Он направился в маленькую комнату, но оттуда надо было прежде выпроводить трех мельников. И пока ему накрывали на стол, он все время молча стоял у печки; потом, как обычно, затворил дверь и снял фуражку.
– Однако особой любезностью он не отличается! – оставшись наедине с хозяйкой, заметил фармацевт.
– Он всегда такой, – подтвердила хозяйка. – На прошлой неделе заехали ко мне два коммивояжера по суконной части, ну до того веселые ребята – весь вечер балагурили, и я хохотала до слез, а он молчал как рыба.

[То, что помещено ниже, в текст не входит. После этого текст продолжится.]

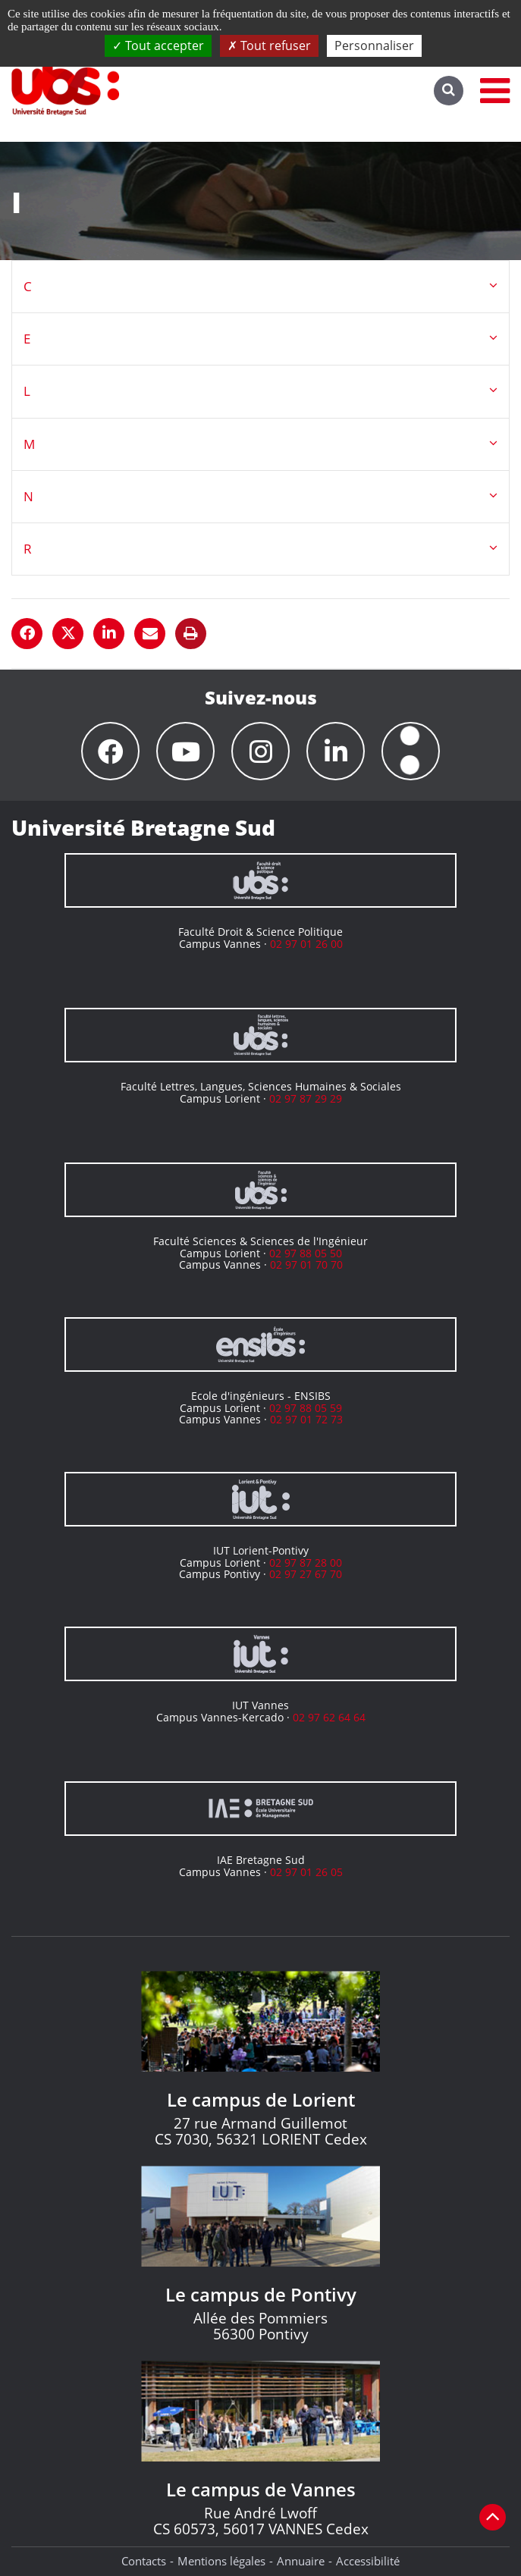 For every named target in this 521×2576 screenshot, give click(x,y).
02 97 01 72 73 (306, 1419)
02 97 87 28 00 (305, 1562)
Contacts (143, 2560)
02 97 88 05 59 (305, 1408)
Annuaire (301, 2560)
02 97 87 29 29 (305, 1098)
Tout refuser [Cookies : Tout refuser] (269, 45)
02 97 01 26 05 (306, 1872)
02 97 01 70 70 (306, 1264)
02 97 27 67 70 (305, 1574)
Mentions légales (221, 2560)
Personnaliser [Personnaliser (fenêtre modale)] (374, 45)
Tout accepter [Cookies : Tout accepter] (158, 45)
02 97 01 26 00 (306, 943)
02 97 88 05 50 (305, 1253)
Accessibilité (368, 2560)
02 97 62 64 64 (329, 1717) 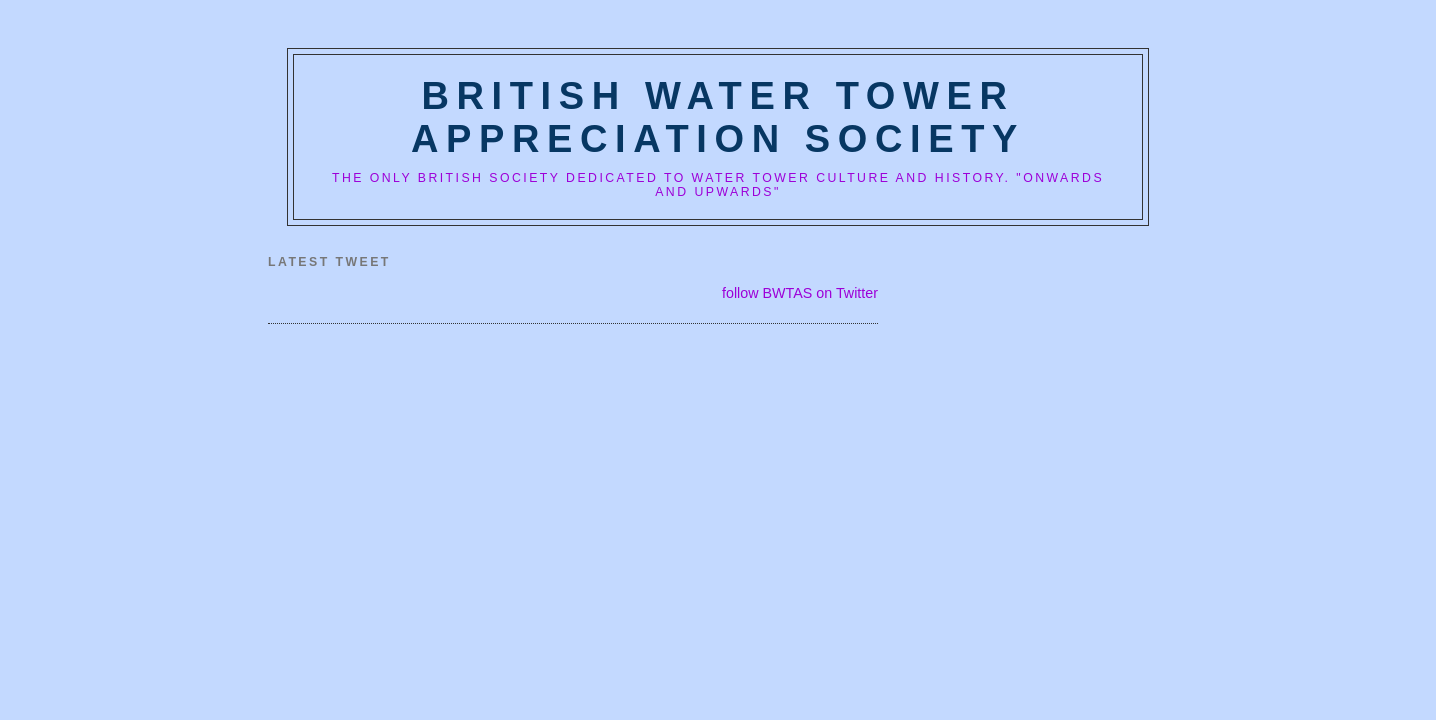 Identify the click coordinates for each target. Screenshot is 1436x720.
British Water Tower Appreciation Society (718, 117)
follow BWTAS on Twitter (800, 293) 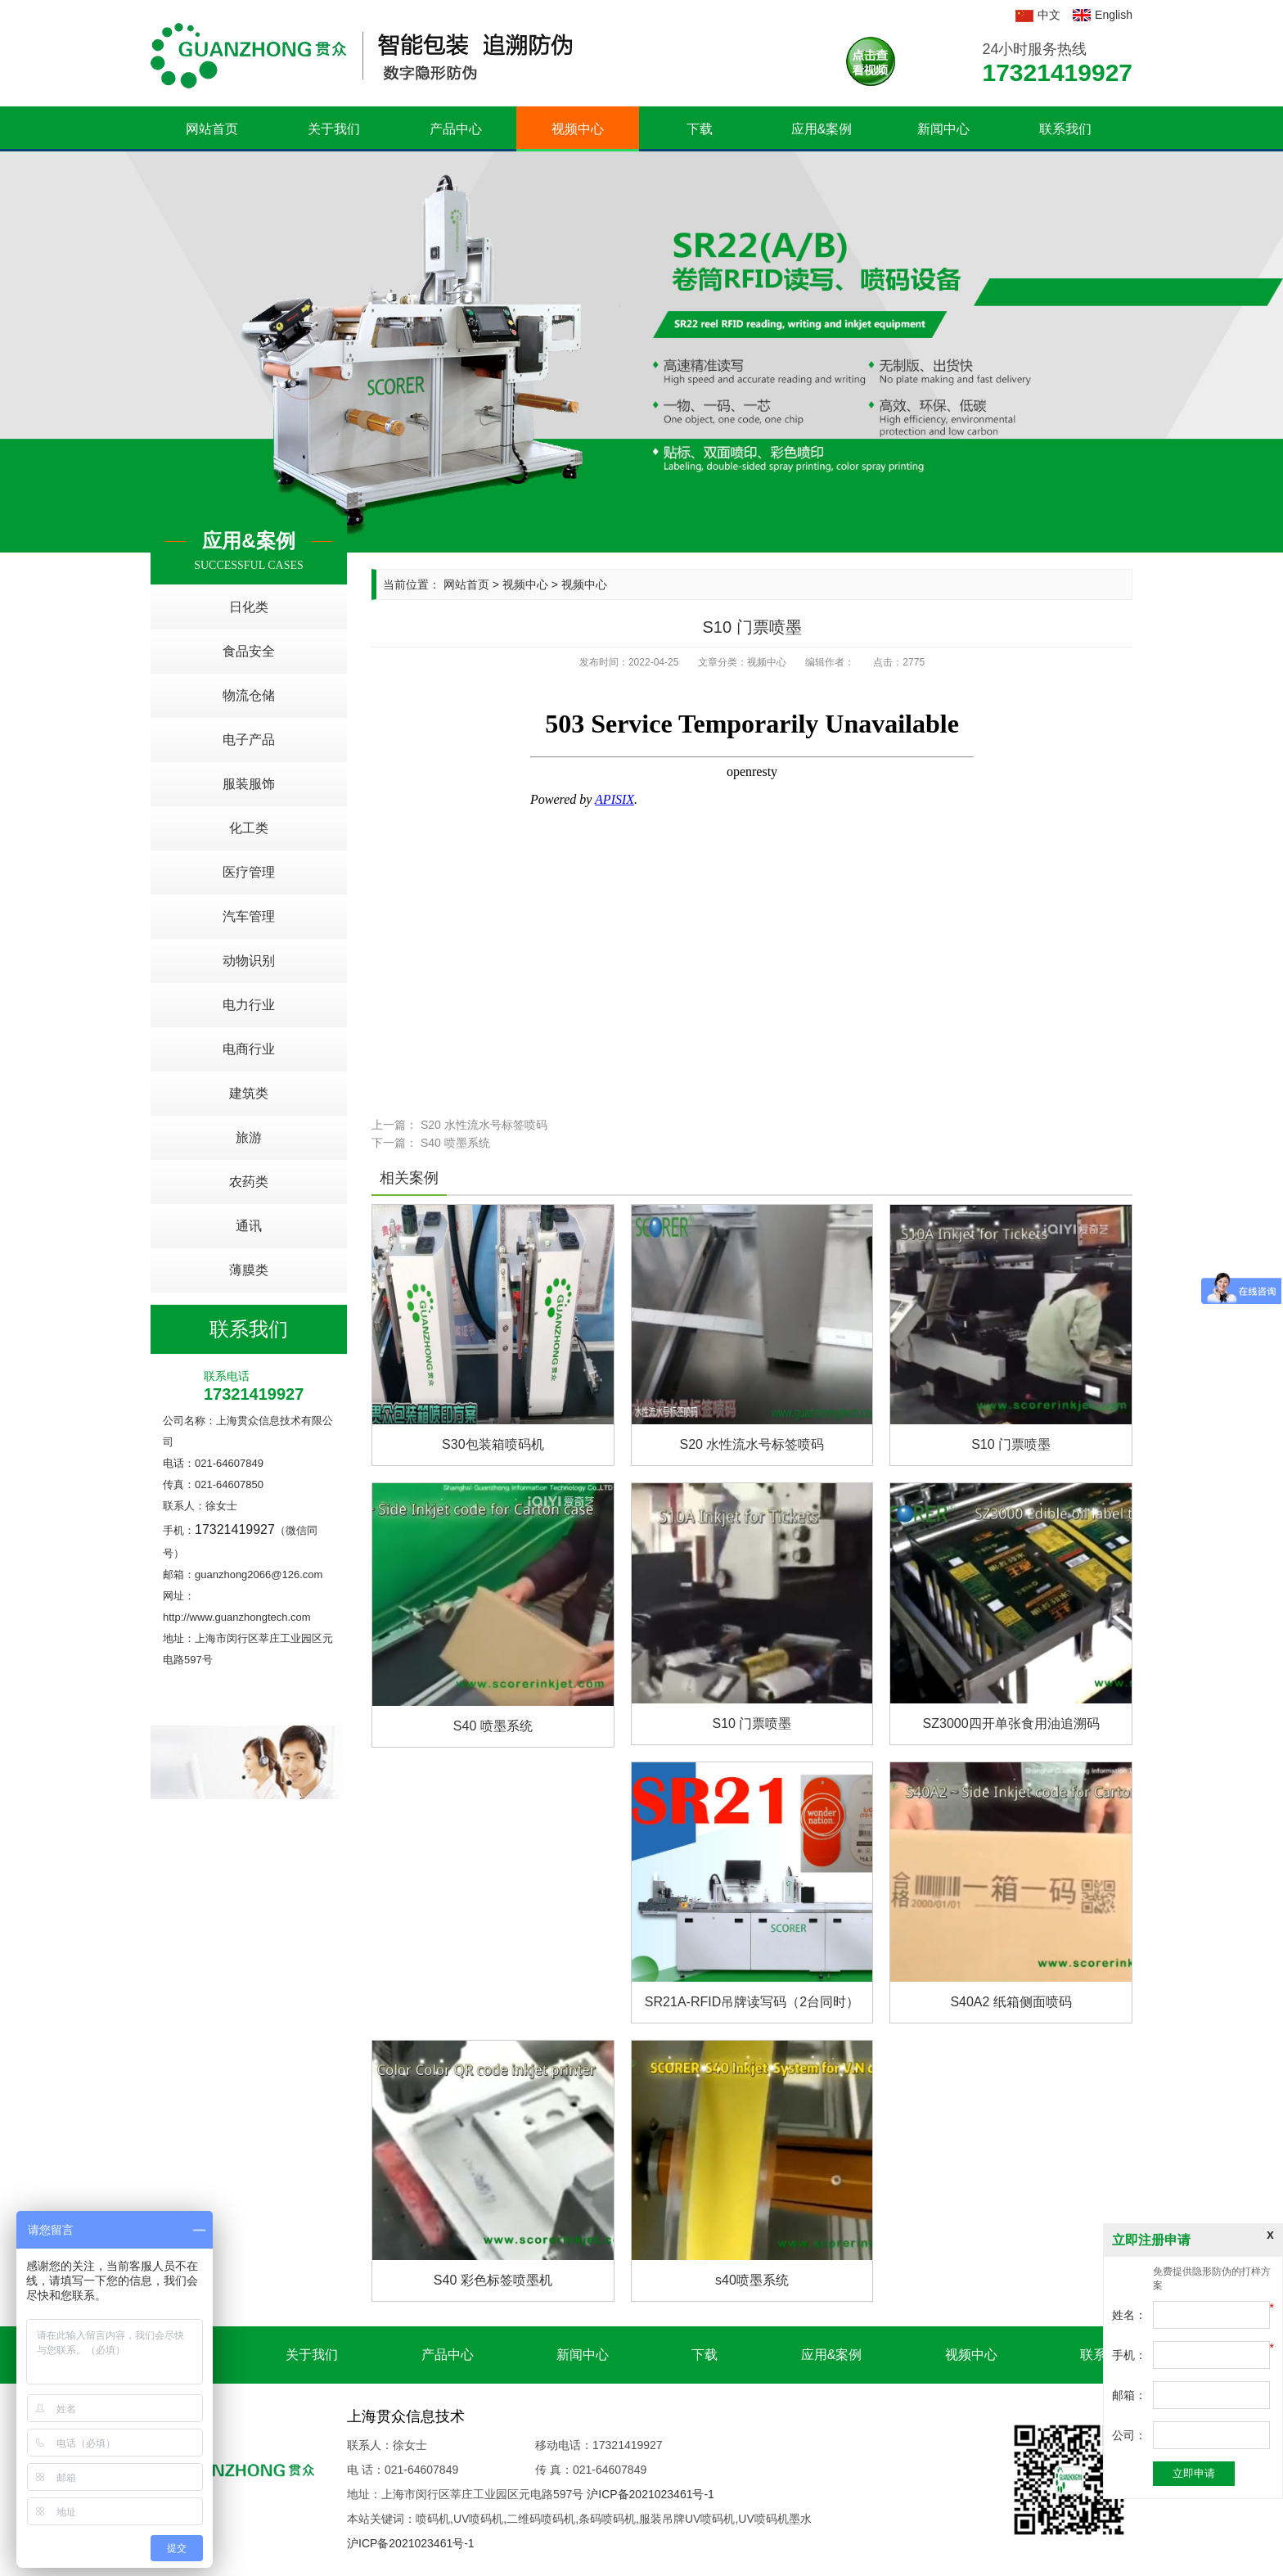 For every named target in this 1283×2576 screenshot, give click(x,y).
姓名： (1129, 2314)
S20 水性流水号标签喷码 (484, 1124)
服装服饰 (249, 784)
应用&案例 (822, 129)
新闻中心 (943, 129)
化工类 (248, 828)
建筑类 (248, 1093)
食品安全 (249, 651)
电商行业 (249, 1049)
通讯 (249, 1226)
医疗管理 (249, 872)
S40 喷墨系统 (455, 1142)
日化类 (248, 607)
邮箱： (1129, 2395)
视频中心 (577, 129)
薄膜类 (248, 1270)
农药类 (248, 1182)
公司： (1129, 2435)
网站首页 (212, 129)
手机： (1129, 2355)
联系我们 (1065, 129)
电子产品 (249, 740)
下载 (700, 129)
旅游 (249, 1137)
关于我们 (334, 129)
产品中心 (456, 129)
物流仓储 (249, 695)
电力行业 (249, 1005)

– Да, – сказал фармацевт, – он лишен воображения, лишен остроумия, всего того, чем отличается человек из общества!
– Говорят, однако, он со средствами, – заметила хозяйка.
– Со средствами? – переспросил г-н Оме. – Кто, он? Со средствами? Он знает средство выколачивать подати, только и всего, – уже более хладнокровно добавил аптекарь и продолжал: – Ну, если негоциант, который делает большие дела, юрист, врач, фармацевт так всегда заняты своими мыслями, что в конце концов становятся чудаками и даже нелюдимами, это я еще могу понять, это мы знаем и из истории! Но зато они все время о чем-то думают. Со мной, например, сколько раз случалось: надо написать этикетку, ищу перо на столе, а оно у меня за ухом!
Между тем г-жа Лефрансуа пошла поглядеть, не едет ли «Ласточка», и, подойдя к порогу, невольно вздрогнула. В кухню неожиданно вошел человек в черном. При последних лучах заката было видно, что у него красное лицо и атлетическое телосложение.
– Чем могу служить, ваше преподобие? – спросила хозяйка, беря с камина один из медных подсвечников, которые стояли там целой колоннадой. – Не угодно ли чего-нибудь выпить? Рюмочку смородинной, стаканчик вина?
Священник весьма вежливо отказался. Он забыл в Эрнемонском монастыре зонт и, попросив г-жу Лефрансуа доставить его вечером к нему на дом, пошел служить вечерню.
Когда стук его башмаков затих, фармацевт заметил, что священник ведет себя отвратительно. Отказаться пропустить стаканчик – это гнусное лицемерие, и больше ничего; все попы пьянствуют, только тайком, и все мечтают восстановить десятину.